Die Bewertung der Amazon-Aktie erscheint fair

Amazon wandelt sich von einem E-Commerce-Unternehmen zu einem Infrastruktur- und KI-Giganten. So steht beispielsweise der kommerzielle Start des Satelliten-Internets mit dem Projekt Kuiper (Amazon Leo) im dritten Quartal 2026 bevor. Verträge mit Apple (für iPhones) und Delta Airlines zeigen das Potenzial als neuer Milliarden-Umsatzbringer. Der Fokus des Managements verschiebt sich von einfachen Chatbots zu „Agents“, die eigenständig Aufgaben wie Software-Migrationen oder komplexe Einkäufe erledigen.

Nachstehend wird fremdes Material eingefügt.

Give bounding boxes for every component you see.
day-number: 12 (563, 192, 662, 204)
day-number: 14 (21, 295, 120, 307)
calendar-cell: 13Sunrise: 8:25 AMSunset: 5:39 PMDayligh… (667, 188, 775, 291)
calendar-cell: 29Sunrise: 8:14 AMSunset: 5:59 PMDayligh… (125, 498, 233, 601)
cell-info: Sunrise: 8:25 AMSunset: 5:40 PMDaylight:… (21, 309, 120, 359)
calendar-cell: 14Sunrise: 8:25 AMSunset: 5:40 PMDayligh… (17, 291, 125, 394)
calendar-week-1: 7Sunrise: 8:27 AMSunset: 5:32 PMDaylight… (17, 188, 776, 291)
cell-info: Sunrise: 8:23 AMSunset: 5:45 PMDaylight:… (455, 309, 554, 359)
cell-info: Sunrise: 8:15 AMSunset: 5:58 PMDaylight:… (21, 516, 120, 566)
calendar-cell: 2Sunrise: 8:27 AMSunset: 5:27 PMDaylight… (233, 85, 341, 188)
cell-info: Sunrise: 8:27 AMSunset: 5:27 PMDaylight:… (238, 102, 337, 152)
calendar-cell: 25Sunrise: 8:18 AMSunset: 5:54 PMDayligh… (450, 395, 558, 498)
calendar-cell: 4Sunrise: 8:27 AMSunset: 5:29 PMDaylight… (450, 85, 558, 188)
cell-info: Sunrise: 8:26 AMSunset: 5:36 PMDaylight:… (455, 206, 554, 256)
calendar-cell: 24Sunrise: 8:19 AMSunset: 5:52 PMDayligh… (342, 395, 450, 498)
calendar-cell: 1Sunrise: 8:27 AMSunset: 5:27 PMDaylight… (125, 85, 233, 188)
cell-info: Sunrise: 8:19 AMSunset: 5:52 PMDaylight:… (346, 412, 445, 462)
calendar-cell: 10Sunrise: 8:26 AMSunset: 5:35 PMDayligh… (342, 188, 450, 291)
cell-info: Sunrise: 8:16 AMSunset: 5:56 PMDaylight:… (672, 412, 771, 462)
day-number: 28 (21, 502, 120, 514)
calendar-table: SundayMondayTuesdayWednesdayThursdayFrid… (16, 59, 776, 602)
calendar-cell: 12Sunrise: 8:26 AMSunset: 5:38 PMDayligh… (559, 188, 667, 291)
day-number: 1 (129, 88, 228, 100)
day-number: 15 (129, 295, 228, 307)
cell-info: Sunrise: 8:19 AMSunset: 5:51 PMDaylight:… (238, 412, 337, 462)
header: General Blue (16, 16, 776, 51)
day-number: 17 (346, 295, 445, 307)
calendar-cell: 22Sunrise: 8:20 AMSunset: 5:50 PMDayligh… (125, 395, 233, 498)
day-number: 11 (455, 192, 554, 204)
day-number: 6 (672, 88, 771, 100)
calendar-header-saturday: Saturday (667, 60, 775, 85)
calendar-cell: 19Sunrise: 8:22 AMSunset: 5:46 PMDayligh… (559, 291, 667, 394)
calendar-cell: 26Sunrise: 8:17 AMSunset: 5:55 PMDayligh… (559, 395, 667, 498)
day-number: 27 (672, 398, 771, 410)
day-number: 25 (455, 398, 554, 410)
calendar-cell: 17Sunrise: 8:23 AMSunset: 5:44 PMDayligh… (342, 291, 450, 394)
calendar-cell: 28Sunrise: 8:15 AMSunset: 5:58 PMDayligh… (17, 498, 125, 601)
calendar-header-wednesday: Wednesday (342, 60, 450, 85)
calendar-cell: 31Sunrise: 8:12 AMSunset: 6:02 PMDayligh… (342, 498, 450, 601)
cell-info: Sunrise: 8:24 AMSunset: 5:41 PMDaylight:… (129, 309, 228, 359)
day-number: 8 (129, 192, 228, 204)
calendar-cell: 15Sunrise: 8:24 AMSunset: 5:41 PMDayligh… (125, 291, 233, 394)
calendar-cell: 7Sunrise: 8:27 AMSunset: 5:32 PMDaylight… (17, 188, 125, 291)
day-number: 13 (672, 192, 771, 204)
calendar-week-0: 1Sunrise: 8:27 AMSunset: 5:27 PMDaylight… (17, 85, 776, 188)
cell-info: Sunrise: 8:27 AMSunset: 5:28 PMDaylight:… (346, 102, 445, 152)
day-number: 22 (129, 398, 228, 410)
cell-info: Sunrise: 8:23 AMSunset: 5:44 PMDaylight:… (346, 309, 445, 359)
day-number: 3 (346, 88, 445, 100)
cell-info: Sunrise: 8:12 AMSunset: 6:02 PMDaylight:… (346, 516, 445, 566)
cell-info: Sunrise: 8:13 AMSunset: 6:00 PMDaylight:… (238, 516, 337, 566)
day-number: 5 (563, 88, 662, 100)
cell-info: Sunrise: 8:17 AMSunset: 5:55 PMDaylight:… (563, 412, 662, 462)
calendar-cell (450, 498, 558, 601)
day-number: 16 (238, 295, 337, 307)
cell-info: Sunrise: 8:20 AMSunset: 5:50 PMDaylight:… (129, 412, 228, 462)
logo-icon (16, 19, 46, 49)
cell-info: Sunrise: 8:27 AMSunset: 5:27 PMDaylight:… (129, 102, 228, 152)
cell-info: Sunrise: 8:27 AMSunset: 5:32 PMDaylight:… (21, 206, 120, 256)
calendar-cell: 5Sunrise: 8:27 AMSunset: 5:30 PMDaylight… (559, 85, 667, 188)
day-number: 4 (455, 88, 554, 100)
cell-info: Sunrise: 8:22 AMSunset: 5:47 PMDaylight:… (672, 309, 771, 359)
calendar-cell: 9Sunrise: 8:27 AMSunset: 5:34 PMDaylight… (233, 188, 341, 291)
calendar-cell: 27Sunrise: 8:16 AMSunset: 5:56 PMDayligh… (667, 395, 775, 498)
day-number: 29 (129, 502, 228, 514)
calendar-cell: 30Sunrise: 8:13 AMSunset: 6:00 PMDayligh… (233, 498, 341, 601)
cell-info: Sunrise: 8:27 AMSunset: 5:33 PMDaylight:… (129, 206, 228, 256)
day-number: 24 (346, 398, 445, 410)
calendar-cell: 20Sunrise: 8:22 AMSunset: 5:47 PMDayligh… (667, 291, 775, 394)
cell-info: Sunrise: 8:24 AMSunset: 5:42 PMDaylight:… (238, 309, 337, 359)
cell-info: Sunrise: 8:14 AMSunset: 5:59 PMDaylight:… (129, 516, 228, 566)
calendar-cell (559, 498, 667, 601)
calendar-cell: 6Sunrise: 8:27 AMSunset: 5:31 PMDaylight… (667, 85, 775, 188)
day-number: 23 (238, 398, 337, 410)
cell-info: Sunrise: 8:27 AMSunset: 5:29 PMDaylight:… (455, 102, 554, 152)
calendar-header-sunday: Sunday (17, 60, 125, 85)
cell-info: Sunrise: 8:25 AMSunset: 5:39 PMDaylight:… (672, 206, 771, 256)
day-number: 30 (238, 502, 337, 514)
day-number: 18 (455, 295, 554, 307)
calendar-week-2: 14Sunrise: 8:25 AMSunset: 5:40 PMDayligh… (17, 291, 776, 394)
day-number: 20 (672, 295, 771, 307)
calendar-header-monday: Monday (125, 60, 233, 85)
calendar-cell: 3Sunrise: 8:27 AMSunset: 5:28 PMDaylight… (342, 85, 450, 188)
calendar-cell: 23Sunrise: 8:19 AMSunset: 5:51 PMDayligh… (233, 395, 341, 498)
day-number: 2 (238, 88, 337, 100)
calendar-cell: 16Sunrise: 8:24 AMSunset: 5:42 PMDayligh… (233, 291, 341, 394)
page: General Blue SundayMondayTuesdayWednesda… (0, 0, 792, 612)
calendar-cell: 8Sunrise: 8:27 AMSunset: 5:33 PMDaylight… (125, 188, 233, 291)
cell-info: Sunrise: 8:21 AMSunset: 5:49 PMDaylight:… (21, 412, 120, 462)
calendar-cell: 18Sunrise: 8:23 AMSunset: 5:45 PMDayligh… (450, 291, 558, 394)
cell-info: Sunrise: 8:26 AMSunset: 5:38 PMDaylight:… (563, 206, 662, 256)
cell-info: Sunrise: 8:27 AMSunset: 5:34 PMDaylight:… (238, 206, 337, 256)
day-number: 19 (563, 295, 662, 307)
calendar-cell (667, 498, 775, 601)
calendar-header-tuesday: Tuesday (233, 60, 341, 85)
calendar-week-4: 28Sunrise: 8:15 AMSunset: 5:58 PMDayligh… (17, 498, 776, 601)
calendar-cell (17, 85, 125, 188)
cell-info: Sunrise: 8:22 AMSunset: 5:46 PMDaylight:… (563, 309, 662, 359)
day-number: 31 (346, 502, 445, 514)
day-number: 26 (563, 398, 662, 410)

Amazon opfert kurzfristig FCF-Potenzial, um eine dominante Position in der KI-Ära zu erreichen. Durch die Kombination aus eigenem Chip-Design, dem weltweit größten Cloud-Netzwerk und einem Satellitensystem ist das Unternehmen strategisch breiter aufgestellt als je zuvor. Hinzu kommt, dass das Geschäft von Amazon immer profitabler wird. Eine Bewertung über die Metrik Unternehmenswert zu Umsatz ist deshalb nicht mehr so einfach möglich. Besser geeignet ist das KGV, da auch der Free-Cashflow-Faktor durch die hohen Investitionen verschoben ist. Das KGV liegt normalisiert bei 34,6 und damit unter dem Schnitt der letzten fünf Jahre von knapp 50.

Dennoch verlangt ein KGV von 34,6 gemäß der Graham-Wachstumsformel ein jährliches Wachstum von knapp 13 % p. a. Die Anzeichen stehen gut, dass dieses Ziel mittelfristig leicht übertroffen werden kann. Aus diesem Grund ist Amazon aus unserer Sicht aktuell fair bewertet.